(Available data begins)
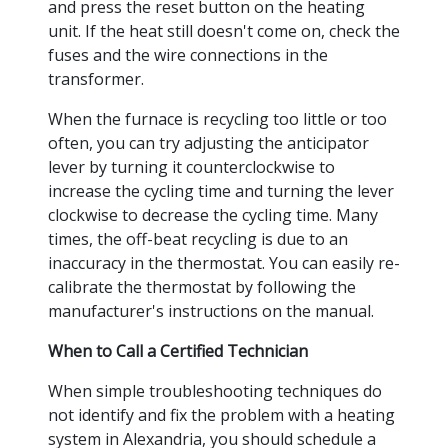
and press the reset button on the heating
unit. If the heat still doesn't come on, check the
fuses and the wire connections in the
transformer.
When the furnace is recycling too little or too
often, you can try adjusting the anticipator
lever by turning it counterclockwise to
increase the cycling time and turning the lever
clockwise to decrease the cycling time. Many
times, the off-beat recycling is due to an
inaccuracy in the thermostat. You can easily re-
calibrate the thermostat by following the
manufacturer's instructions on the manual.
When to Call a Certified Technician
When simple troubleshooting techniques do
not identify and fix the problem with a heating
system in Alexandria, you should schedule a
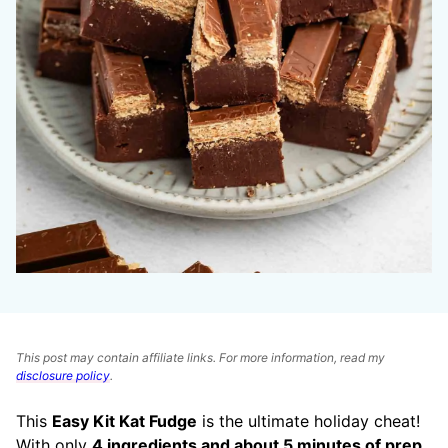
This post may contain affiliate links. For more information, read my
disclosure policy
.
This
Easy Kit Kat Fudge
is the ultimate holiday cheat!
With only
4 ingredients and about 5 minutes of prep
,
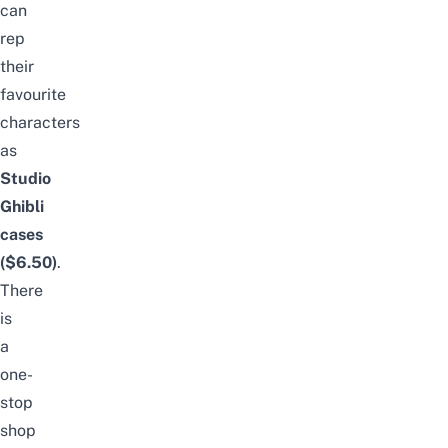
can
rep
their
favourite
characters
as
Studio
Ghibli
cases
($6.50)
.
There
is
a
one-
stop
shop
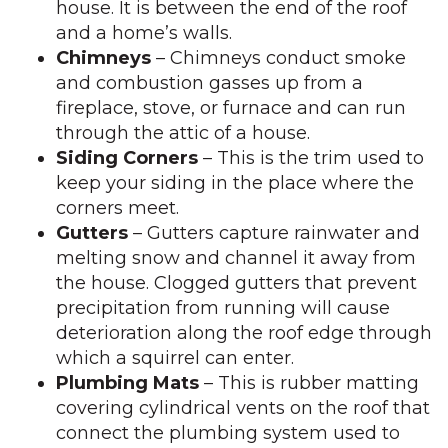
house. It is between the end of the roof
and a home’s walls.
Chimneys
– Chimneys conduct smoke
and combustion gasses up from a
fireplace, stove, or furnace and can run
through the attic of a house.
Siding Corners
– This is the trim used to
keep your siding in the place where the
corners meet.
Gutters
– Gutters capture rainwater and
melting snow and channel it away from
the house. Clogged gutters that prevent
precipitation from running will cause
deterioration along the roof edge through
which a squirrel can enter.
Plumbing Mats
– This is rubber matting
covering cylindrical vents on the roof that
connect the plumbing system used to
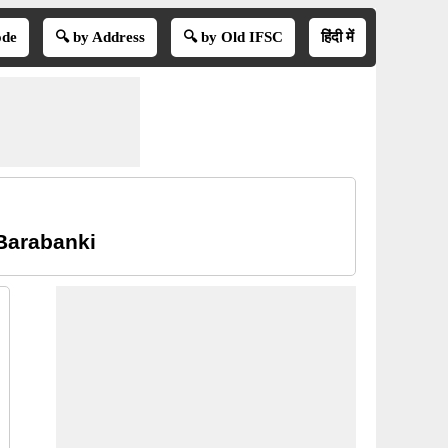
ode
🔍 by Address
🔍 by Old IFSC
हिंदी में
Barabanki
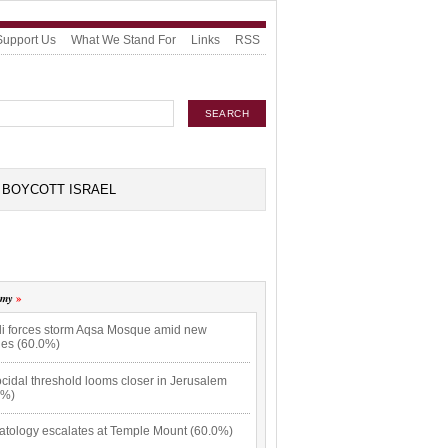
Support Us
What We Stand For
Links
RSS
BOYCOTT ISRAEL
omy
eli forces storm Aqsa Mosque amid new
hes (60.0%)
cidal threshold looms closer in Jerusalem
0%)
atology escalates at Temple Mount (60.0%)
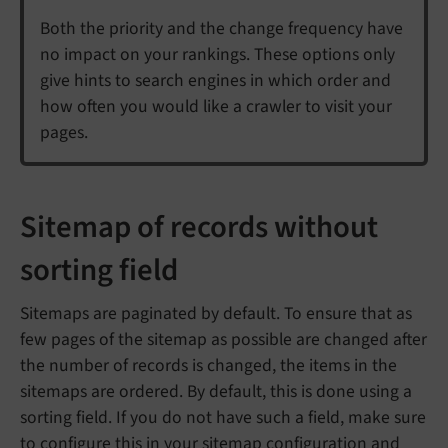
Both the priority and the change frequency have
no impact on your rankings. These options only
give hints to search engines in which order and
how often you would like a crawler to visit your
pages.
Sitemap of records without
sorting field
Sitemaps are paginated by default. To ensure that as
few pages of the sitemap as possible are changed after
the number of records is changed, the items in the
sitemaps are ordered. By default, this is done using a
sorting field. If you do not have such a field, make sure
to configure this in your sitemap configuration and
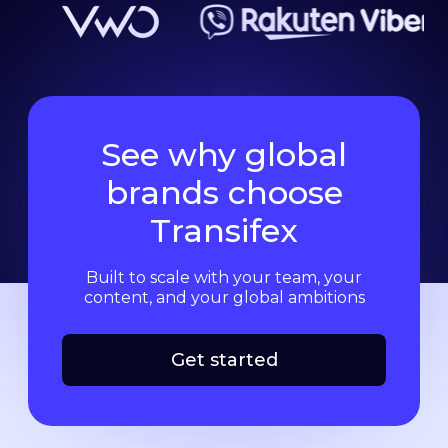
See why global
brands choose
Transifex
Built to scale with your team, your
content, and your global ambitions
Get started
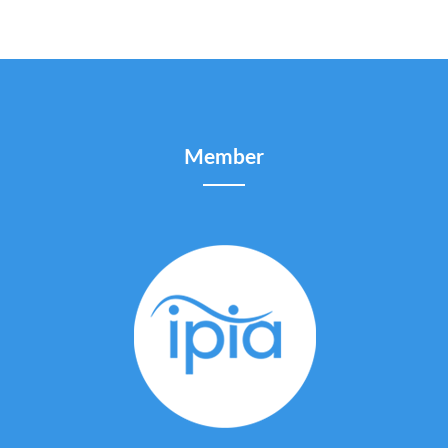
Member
(Available data ends)
__Your assignment__
Every entry must be written out exactly, with all pictures left out.

__Finished task__
and press the reset button on the heating
unit. If the heat still doesn't come on, check the
fuses and the wire connections in the
transformer.
When the furnace is recycling too little or too
often, you can try adjusting the anticipator
lever by turning it counterclockwise to
increase the cycling time and turning the lever
clockwise to decrease the cycling time. Many
times, the off-beat recycling is due to an
inaccuracy in the thermostat. You can easily re-
calibrate the thermostat by following the
manufacturer's instructions on the manual.
When to Call a Certified Technician
When simple troubleshooting techniques do
not identify and fix the problem with a heating
system in Alexandria, you should schedule a
This post may contain affiliate links. For more information, read my
disclosure policy
.
This
Easy Kit Kat Fudge
is the ultimate holiday cheat!
With only
4 ingredients and about 5 minutes of prep
,
can
rep
their
favourite
characters
as
Studio
Ghibli
cases
($6.50)
.
There
is
a
one-
stop
shop
house. It is between the end of the roof
and a home’s walls.
Chimneys
– Chimneys conduct smoke
and combustion gasses up from a
fireplace, stove, or furnace and can run
through the attic of a house.
Siding Corners
– This is the trim used to
keep your siding in the place where the
corners meet.
Gutters
– Gutters capture rainwater and
melting snow and channel it away from
the house. Clogged gutters that prevent
precipitation from running will cause
deterioration along the roof edge through
which a squirrel can enter.
Plumbing Mats
– This is rubber matting
covering cylindrical vents on the roof that
connect the plumbing system used to
ode
🔍 by Address
🔍 by Old IFSC
हिंदी में
Barabanki
Support Us
What We Stand For
Links
RSS
BOYCOTT ISRAEL
omy
eli forces storm Aqsa Mosque amid new
hes (60.0%)
cidal threshold looms closer in Jerusalem
0%)
atology escalates at Temple Mount (60.0%)
Both the priority and the change frequency have
no impact on your rankings. These options only
give hints to search engines in which order and
how often you would like a crawler to visit your
pages.
Sitemap of records without
sorting field
Sitemaps are paginated by default. To ensure that as
few pages of the sitemap as possible are changed after
the number of records is changed, the items in the
sitemaps are ordered. By default, this is done using a
sorting field. If you do not have such a field, make sure
to configure this in your sitemap configuration and
See why global
brands choose
Transifex
Built to scale with your team, your
content, and your global ambitions
Get started
Member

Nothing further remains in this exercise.